§ **What you have to do**
Would you retype the lines from the one that holds "evisión de diseño" to the final line of the entries below, both ends included and exactly as written, but without pictures?
Top of Information shown
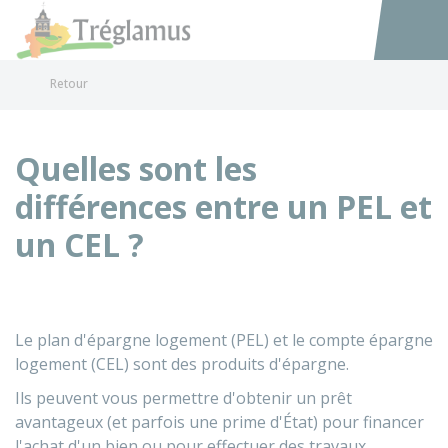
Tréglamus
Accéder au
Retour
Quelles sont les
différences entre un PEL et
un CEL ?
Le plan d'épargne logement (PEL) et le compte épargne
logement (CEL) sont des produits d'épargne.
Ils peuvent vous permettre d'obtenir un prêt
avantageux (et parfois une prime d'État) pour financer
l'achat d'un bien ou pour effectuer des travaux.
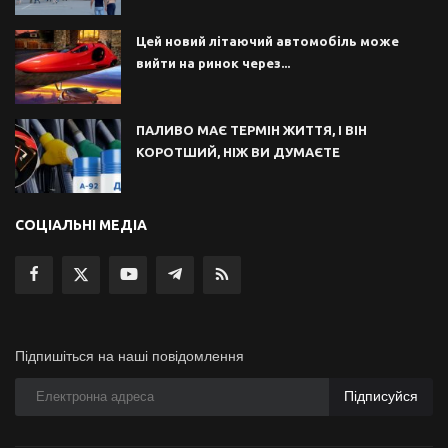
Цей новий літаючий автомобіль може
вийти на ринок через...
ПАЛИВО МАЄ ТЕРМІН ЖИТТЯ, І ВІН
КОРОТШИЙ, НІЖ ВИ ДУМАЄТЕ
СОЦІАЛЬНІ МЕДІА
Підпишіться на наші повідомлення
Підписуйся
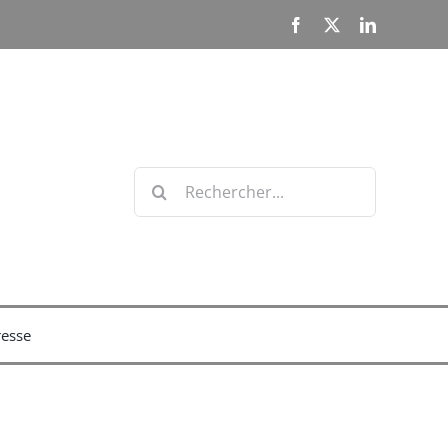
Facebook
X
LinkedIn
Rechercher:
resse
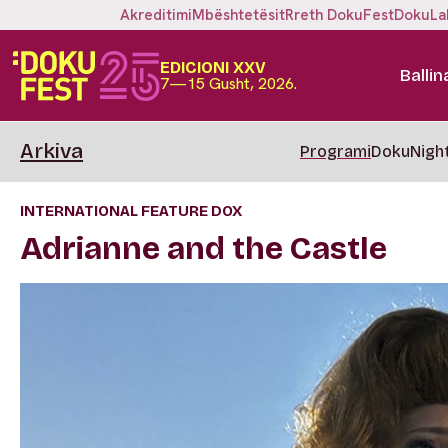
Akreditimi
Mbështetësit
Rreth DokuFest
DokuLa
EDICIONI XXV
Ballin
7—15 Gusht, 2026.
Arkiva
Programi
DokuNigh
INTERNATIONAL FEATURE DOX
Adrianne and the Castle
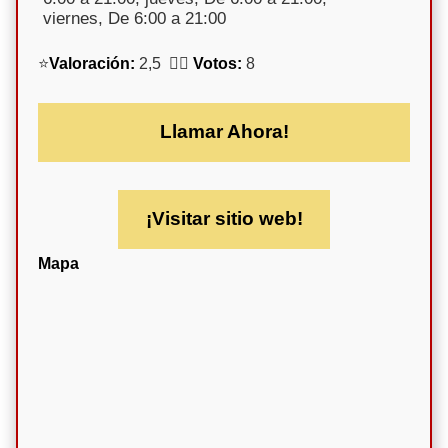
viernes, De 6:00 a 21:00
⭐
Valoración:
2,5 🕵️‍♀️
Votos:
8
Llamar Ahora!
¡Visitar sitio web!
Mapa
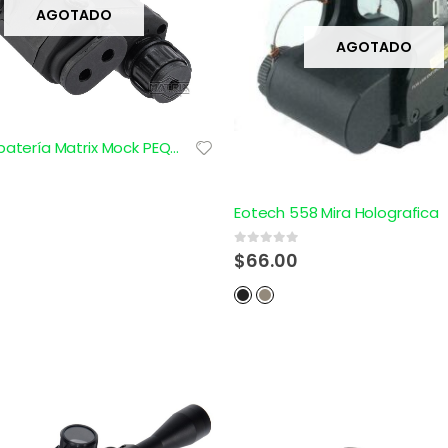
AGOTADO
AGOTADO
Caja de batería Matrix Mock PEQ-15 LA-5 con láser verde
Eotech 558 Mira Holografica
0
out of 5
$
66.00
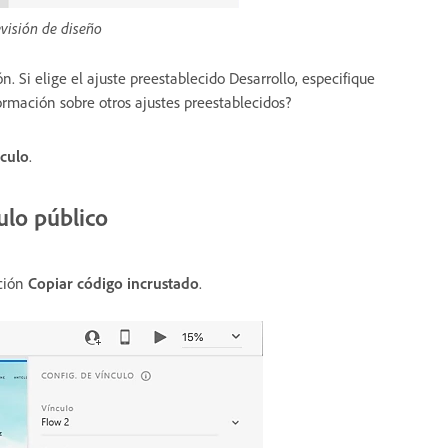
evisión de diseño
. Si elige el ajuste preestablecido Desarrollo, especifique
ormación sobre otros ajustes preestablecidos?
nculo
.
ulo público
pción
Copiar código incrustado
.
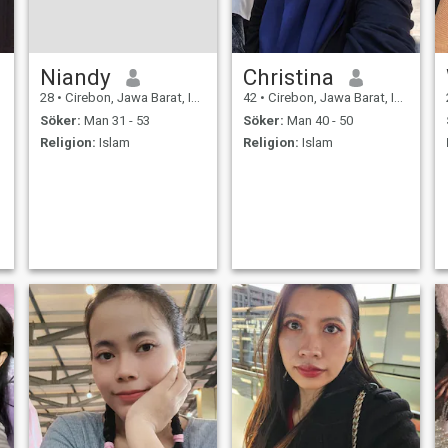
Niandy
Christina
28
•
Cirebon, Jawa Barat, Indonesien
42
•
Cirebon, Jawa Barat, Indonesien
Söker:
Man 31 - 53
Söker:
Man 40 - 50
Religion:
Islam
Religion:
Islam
Bottom of Information shown
§ **Solution for this task**
evisión de diseño
. Si elige el ajuste preestablecido Desarrollo, especifique
ormación sobre otros ajustes preestablecidos?
nculo
.
ulo público
pción
Copiar código incrustado
.
Niandy
Christina
28
•
Cirebon, Jawa Barat, Indonesien
42
•
Cirebon, Jawa Barat, Indonesien
Söker:
Man 31 - 53
Söker:
Man 40 - 50
Religion:
Islam
Religion:
Islam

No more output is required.